DUNCAN Scott was the man with the Midas touch during 2018. As if winning that record haul of six medals from the Gold Coast wasn’t enough, even when he toured them around the low-key environs of Recreation Park, his beloved Alloa Athletic took that as their cue to win promotion via the League One play-offs.

Those in the know, where it comes to swimming, fully expected this 21-year-old from Glasgow to make a splash this year, but the scale of his achievements still sent ripples through the sport.

This is a man, after all, who had never previously competed for Scotland in an individual Commonwealth Games event. Yet here he was, ripping up the record books with a six-medal haul from the same games. Only two men, his fellow swimmer Gregor Tait in Melbourne in 2006 and shooter Jonathan Hammond in Delhi in 2010, had ever managed four. Having set the standard for Scotland, it was entirely fitting that he should end up with the saltire for the closing ceremony.

When Scott’s coach Steven Tigg presented his star pupil with Ian Thorpe’s autobiography a few years back, even he can’t have imagined that the story would come full circle so spectacularly this Spring. It just so happened that the self-styled "Thorpedo" was watching on from the steeply-banked, crammed stands of the Optus Aquatics Centre as this prodigious 21-year-old went within one medal of matching his record haul from a single Commonwealth Games.

“I’ve not had a chance to see my mum and dad yet so I’ll see them before I see him!” Scott said good-naturedly after his signature race, a stunning 100m freestyle win. “Sorry Thorpey!”

That 100m freestyle victory will live long in the memory, a great example of the trait Scott has had since his earliest days in the pool, an unquenchable desire to touch the wall first ahead of his rivals when a race boils down to those frantic last few strokes.

That closing speed was in evidence again here, as he swam 24.65 coming back to get the touch ahead of Chad Le Clos of South Africa, a man with no more than 32 major gold medals to his name. Aside from an unmistakeable gaggle of Scottish supporters, he also silenced the crowd who were there to back home favourites Cameron McEvoy and Kyle Chalmers, the reigning Olympic champion in this event.

“I maybe left it a bit too late!” joked Scott. “Even my coach was on edge. I was just trying to race Chad next to me, because I couldn’t see past him. I was a bit behind at 50 and even at 75, so I was just trying to catch him.
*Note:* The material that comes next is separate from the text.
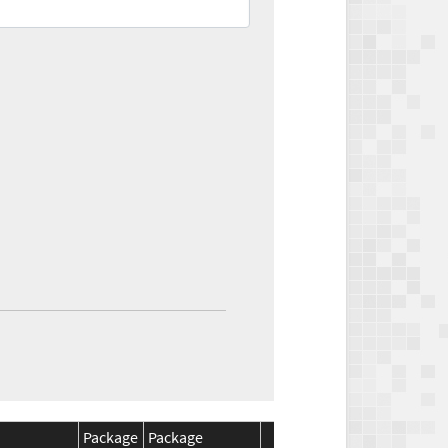
Package
Package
But I’ve got a really strong last 25 and managed to get my hand on the wall first.”

It was Scotland’s only swimming gold of the meet, although Scott also racked up individual silver in the 200IM and bronze in the 200m freestyle and 200m butterfly, in addition to helping Scotland to team bronzes in the 4x100m freestyle and 4x200m freestyle. No wonder he is said to be in demand for the International Swimming League (ISL), a potentially lucrative new swimming tour which is currently involved in a wrangle with governing body Fina.

There should be an honourable mention here for divers Grace Reid and James Heatly but, as it turned out, Scott was only getting started. No sooner had he left Australia, and done his little turn around Recreation Park, than he was steeling himself for the European Championships at Tollcross in Glasgow and, yet again, the Scot’s staying power would be much in evidence.

If it had been a minor disappointment by Scott’s standards that he couldn’t live with Alessandro Miressi and had to settle for silver in the 100m freestyle, he more than made up for it in the 200m freestyle.

Finding himself in lane eight having only squeezed into the final, he blindsided the rest of the field to take a remarkable gold by almost two thirds of a second from Danas Rapsys of Lithuania in a time of 1.45.34. It was perhaps the moment of this European Championships, this time part of a four-medal haul of three golds and one silver.

Happily back in action after the minor mishap of rupturing ankle ligaments tripping over a pavement in Stirling, Scott will be back at it in 2019, with a World Championships to look forward to in Gwangju in July. From there, it is full steam ahead for the man with the Midas touch and his date with Olympic destiny in Tokyo in 2020.